What This Tests: Section 4.7 covers wrapper classes. ArrayLists can only hold objects, not primitives. Java automatically converts between int and Integer (autoboxing/unboxing), making this code work seamlessly.
Autoboxing and Unboxing
// AUTOBOXING: int → Integer (automatic)
nums.add(5); // 5 (int) becomes Integer.valueOf(5)
nums.add(10); // 10 (int) becomes Integer.valueOf(10)
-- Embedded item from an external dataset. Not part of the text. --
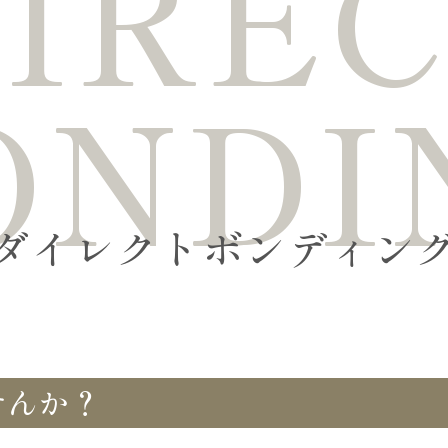
IRE
ONDI
ダイレクトボンディン
せんか？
// UNBOXING: Integer → int (automatic)
nums.get(0) // Returns Integer, auto-converts to int
nums.get(0) + nums.get(1) // 5 + 10 = 15
Step-by-Step Trace
| Line | Action | nums |
|---|---|---|
| 1 | Create empty ArrayList | [] |
| 2 | add(5) - autoboxed | [5] |
| 3 | add(10) - autoboxed | [5, 10] |
| 4 | get(0) + get(1) = 5 + 10 | 15 |
Wrapper Classes
Primitive → Wrapper
int → Integer
double → Double
boolean → Boolean
char → Character
ArrayLists require wrapper classes: ArrayList<Integer> not ArrayList<int>
Common Mistakes
Mistake: Answer A (510)
This would happen with String concatenation. But we're adding int values: 5 + 10 = 15, not "5" + "10" = "510".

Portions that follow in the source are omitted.